JO 2024 : le casse tête du village olympique

Paris  n’a pas encore déposé sa candidature officielle, que le problème du village olympique se pose déjà. Où sera-t-il situé ? Que deviendra-t-il, une fois les JO terminés ? Les quartiers en lice doivent répondre à certains critères.

Alors que le quartier des Batignoles était en pole position pour accueillir le village olympique lors de la candidature pour 2012, la Seine-Saint-Denis semble être en bonne voie pour héberger ce village. Sur le dix lieux potentiels, trois sont situés dans le département :  Pleyel, Aulnay-Sous-Bois ou encore Le Bourget-La Courneuve. En plus du 93, d’autres villes rêvent elles aussi d’accueillir les Jeux en 2024. C’est le cas de Thiais (Val-de-Marne), qui a envoyé un courrier au Premier ministre Manuel Valls. Le maire de la ville, Richard Dell’Agnola, y fait la promotion de 300 hectares qui «seraient parfaits pour accueillir le village olympique».

La Seine-Saint-Denis, meilleur des choix ?

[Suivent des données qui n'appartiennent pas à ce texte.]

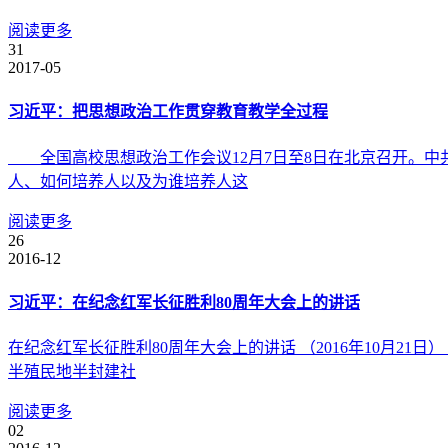
阅读更多
31
2017-05
习近平：把思想政治工作贯穿教育教学全过程
全国高校思想政治工作会议12月7日至8日在北京召开。中
人、如何培养人以及为谁培养人这
阅读更多
26
2016-12
习近平：在纪念红军长征胜利80周年大会上的讲话
在纪念红军长征胜利80周年大会上的讲话 （2016年10月
半殖民地半封建社
阅读更多
02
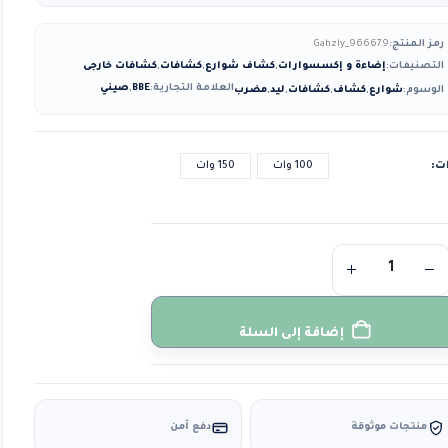
رمز المنتج:
Gahzly_966679
التصنيفات:
إضاءة و إكسسوارات
,
كشاف شوارع
,
كشافات
,
كشافات خارجى
العلامة التجارية:
BBE
,
صيني
الوسوم:
شوارع
,
كشاف
,
كشافات
,
ليد
,
مضرب
ت
100 وات
150 وات
إضافة إلى السلة
منتجات موثوقة
دفع آمن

Principal critère de choix, le village devra être situé entre trente minutes et une heure des lieux des épreuves. Une sorte de centre névralgique des Jeux, puisque ce sera là que seront logés tous les athlètes pendant plus de deux semaines. Et c’est là que le 93 s’impose avec une bonne location, puisque ses trois sites en vue se trouvent à proximité du Stade de France, du Parc des sports de Marville, de la potentielle future piscine olympique d’Aubervilliers, ainsi que du Parc Georges-Valbon (qui pourrait accueillir une des sept arénas provisoires prévues).

Autre atout, les futures lignes de transport du Grand Paris rendront le département encore plus proche des autres lieux d’épreuves. Par exemple, en 2024, le Bourget aura deux nouvelles gares, des futures lignes 16 et 17 qui desserviront le Stade de France. Enfin, pour construire ce village il faut de l’espace, beaucoup d’espace. Avec le village olympique et le centre de média, il faut compter presque 150 hectares, un espace difficile à dénicher plus proche de la capitale.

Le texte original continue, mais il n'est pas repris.